Which lines of the records below contain the word "Datos"? Copy each of them out.

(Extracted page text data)
[Start of Attachment]

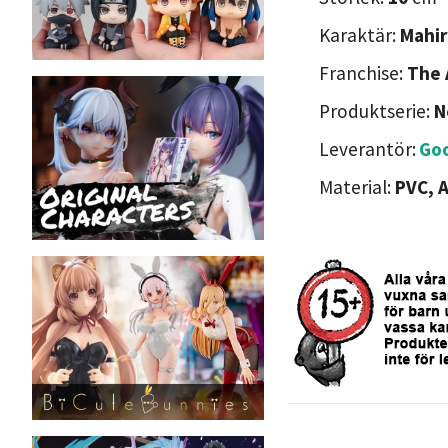
Karaktär:
Mahir
Franchise:
The 
Produktserie:
N
Leverantör:
Go
Material:
PVC, 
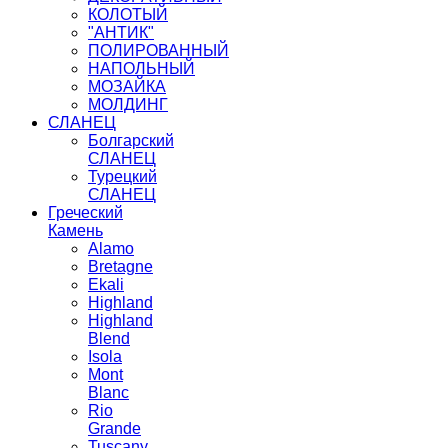
КОЛОТЫЙ
"АНТИК"
ПОЛИРОВАННЫЙ
НАПОЛЬНЫЙ
МОЗАЙКА
МОЛДИНГ
СЛАНЕЦ
Болгарский
СЛАНЕЦ
Турецкий
СЛАНЕЦ
Греческий
Камень
Alamo
Bretagne
Ekali
Highland
Highland
Blend
Isola
Mont
Blanc
Rio
Grande
Tuscany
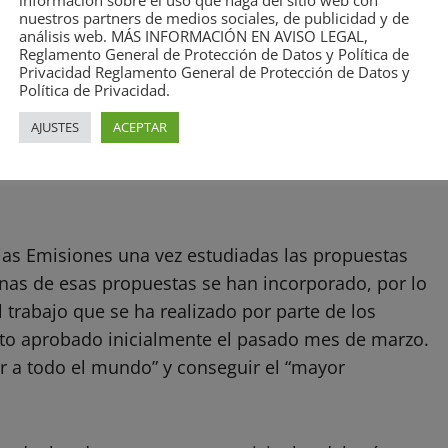
información sobre el uso que haga del sitio web con
nuestros partners de medios sociales, de publicidad y de
abel Tazón
análisis web. MÁS INFORMACIÓN EN AVISO LEGAL,
Reglamento General de Protección de Datos y Política de
Privacidad Reglamento General de Protección de Datos y
alorado como positivo el avance del segundo
Política de Privacidad.
Emisiones (ZBE).
AJUSTES
ACEPTAR
entos municipales para, posteriormente, ser
jas Emisiones una vez estudiadas las propuestas
nas de esas propuestas se han incorporado, por lo
l trabajo que se ha realizado por parte de los
to aprobado inicialmente el pasado mes de marzo.
ar a todo el mundo” y conseguir el “mayor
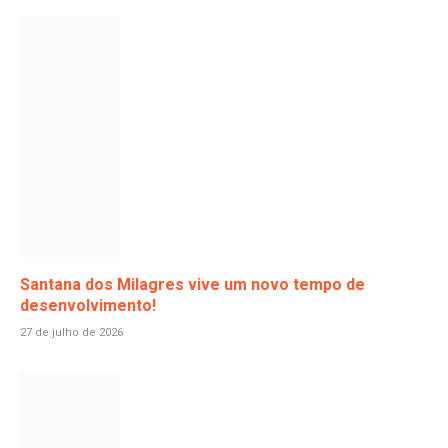
Santana dos Milagres vive um novo tempo de
desenvolvimento!
27 de julho de 2026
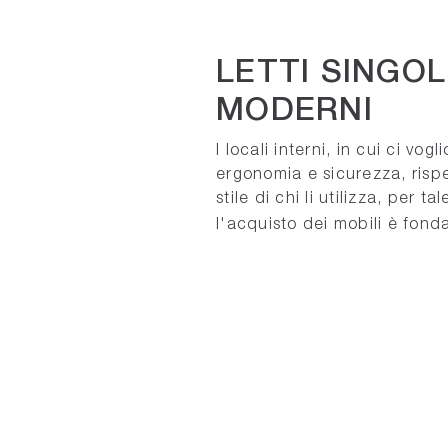
LETTI SINGOL
MODERNI
I locali interni, in cui ci vogl
ergonomia e sicurezza, risp
stile di chi li utilizza, per ta
l'acquisto dei mobili è fon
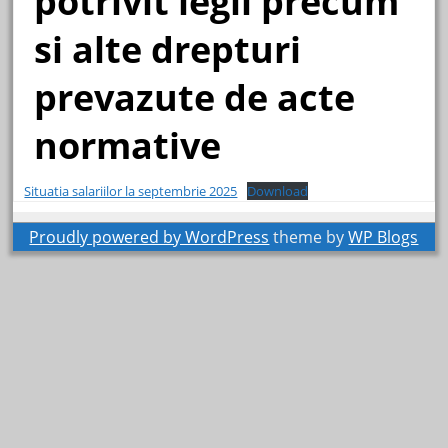
potrivit legii precum
si alte drepturi
prevazute de acte
normative
Situatia salariilor la septembrie 2025
Download
Proudly powered by WordPress
theme by
WP Blogs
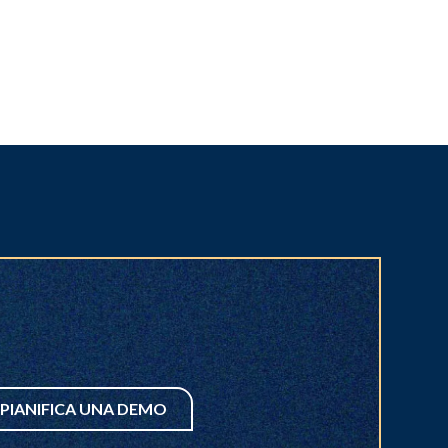
PIANIFICA UNA DEMO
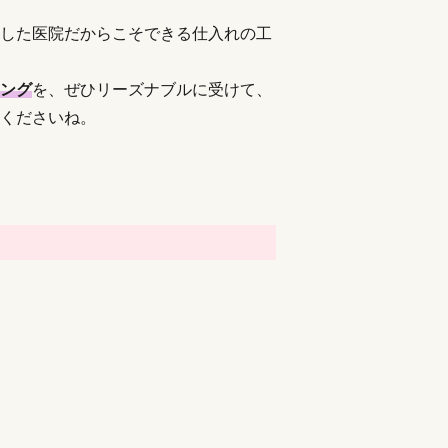
した医院だからこそできる仕入れの工
ング
を、ぜひリーズナブルに受けて、
くださいね。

[End of Attachment]

== Response for this exercise ==
Reglamento General de Protección de Datos y Política de
Privacidad Reglamento General de Protección de Datos y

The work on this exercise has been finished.